- **BRIEF**: In the listing below, find the line with "دیدار مدیر حوزه با آیت‌الله شاه آبادی" and the line with "پوستر/ مرحوم آیت الله نصرالله شاه آبادی". Repeat those two lines and all lines between them exactly.

--- EXERCISE DATA Enclosed Below ---

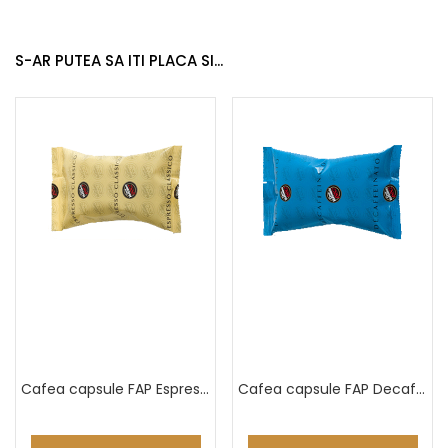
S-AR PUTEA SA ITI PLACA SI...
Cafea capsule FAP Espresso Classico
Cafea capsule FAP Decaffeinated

--- End of Enclosed EXERCISE DATA ---
--- EXERCISE DATA Enclosed Below ---

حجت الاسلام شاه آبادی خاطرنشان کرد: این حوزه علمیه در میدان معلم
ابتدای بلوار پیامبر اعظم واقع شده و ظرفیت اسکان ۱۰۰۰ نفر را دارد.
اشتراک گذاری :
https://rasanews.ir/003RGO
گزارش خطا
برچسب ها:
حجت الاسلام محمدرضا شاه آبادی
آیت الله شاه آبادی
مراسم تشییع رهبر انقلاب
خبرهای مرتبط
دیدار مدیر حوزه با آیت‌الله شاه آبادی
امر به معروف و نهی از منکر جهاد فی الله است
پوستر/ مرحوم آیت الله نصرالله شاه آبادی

--- End of Enclosed EXERCISE DATA ---

- **EXERCISE RESPONSE**:
دیدار مدیر حوزه با آیت‌الله شاه آبادی
امر به معروف و نهی از منکر جهاد فی الله است
پوستر/ مرحوم آیت الله نصرالله شاه آبادی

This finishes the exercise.